I've bought some LED bulbs recently and we've been very satisfied with the light. They reach full brightness in less than a second and I haven't noticed any flicker or spectrum problems. Each bulb is expensive, but they last so long and use so little power they're generally the cheapest in the long run.
Re:Colored Incandescent Bulb (Score:2)
CFLs are the new "Green Run" and the LEDs are only getting better and better, in my insufficiently humble opinion.
Re:Colored Incandescent Bulb (Score:2)
Re:Colored Incandescent Bulb (Score:2)
Not in a frequency that is visible to the human eye (typically in the kHz range). Unfortunately, many LED bulbs do flicker visibly (and annoyingly). Maybe you are confusing CFL and LED?
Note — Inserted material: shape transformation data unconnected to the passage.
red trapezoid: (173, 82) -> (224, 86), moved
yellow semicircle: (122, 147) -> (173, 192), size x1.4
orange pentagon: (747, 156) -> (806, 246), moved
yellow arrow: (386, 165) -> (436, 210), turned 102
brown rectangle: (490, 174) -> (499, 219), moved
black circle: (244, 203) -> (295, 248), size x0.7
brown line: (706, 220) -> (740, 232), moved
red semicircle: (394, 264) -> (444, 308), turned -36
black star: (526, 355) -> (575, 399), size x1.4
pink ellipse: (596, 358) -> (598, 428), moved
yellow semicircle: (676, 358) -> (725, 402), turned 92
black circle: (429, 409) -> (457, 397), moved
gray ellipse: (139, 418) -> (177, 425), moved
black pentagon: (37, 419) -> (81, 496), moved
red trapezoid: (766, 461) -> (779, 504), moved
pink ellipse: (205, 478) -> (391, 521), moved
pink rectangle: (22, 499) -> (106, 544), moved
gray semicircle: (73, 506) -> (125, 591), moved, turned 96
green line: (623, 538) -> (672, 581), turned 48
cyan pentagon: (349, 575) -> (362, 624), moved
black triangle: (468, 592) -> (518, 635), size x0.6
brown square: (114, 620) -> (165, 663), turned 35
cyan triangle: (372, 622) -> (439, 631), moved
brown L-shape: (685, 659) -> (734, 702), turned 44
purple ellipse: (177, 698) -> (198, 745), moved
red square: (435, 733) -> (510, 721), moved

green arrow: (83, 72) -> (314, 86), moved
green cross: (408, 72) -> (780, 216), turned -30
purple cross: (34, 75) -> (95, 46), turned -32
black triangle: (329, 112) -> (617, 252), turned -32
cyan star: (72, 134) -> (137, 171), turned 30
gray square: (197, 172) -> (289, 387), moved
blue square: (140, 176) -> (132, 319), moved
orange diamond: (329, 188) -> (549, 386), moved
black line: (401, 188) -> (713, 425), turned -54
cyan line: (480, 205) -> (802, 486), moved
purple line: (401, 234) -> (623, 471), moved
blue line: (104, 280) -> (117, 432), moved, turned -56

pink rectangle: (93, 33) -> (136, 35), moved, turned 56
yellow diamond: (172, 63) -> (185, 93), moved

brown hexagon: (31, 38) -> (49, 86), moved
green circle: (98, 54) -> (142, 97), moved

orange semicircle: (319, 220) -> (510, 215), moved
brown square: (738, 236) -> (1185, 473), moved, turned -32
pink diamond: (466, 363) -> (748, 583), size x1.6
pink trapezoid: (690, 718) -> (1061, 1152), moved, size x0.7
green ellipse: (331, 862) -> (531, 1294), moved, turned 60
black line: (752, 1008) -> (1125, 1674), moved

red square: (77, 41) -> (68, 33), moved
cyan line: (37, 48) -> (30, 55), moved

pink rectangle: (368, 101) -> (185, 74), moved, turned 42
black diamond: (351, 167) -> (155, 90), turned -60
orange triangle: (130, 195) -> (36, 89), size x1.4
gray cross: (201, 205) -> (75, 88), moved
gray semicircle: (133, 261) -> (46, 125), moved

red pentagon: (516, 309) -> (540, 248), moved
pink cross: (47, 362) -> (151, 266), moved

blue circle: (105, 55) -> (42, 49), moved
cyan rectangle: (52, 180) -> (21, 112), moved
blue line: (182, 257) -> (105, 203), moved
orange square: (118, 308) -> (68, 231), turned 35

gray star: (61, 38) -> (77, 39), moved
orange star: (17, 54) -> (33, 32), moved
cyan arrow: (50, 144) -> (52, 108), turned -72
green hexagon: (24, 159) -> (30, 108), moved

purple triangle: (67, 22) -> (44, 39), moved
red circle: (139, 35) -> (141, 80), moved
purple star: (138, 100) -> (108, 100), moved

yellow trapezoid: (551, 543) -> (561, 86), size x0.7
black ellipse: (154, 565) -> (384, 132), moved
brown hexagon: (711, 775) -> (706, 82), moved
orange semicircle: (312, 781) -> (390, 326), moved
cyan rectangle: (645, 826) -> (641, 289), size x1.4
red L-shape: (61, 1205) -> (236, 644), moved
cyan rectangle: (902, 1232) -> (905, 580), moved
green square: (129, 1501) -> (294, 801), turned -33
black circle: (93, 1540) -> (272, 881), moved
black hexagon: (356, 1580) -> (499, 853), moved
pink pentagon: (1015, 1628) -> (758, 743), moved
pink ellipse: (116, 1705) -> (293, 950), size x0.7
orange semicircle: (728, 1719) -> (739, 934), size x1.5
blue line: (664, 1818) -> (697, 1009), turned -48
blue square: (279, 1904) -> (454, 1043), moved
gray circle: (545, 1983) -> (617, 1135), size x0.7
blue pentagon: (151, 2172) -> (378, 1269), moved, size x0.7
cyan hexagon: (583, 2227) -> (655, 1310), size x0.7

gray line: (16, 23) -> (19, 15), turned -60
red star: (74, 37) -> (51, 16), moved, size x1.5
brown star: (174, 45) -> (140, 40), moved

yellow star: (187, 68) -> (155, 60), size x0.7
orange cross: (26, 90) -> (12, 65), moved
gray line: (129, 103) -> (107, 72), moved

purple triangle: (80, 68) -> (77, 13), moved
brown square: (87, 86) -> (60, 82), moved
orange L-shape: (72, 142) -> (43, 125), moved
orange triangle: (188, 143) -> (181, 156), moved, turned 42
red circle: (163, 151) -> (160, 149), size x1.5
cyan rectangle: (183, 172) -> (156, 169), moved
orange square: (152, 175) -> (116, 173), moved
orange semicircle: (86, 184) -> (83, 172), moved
Yep, this is generally true. All the CFLs with electronic ballasts that I have seen use a high frequency. It is typically 14kHz or 20kHz. Combined with the afterglow of a fluorescent tube, it should generate very stable light. Good LED bulbs do not flicker either, and in my opinion should always be driven with DC. However, as you say, there are ones which do flicker. I have some Philips LED bulbs which have extremely stable light output. Then I have a cheap DealExtreme LED, which has a grimy flicker (150 - 200Hz?). I stopped using that one.
Re:Signal light (Score:2)
Also, you only use one exclamation point, don't use all caps.
Dammit Jim, brake! It's a 'brake', not a 'break'. Breaks keep your car from working, brakes keep it from breaking.
Re:The VAR problem (Score:2)
Apparently you also have a nation of people who don't understand how the power system works, but can read about it on the internet.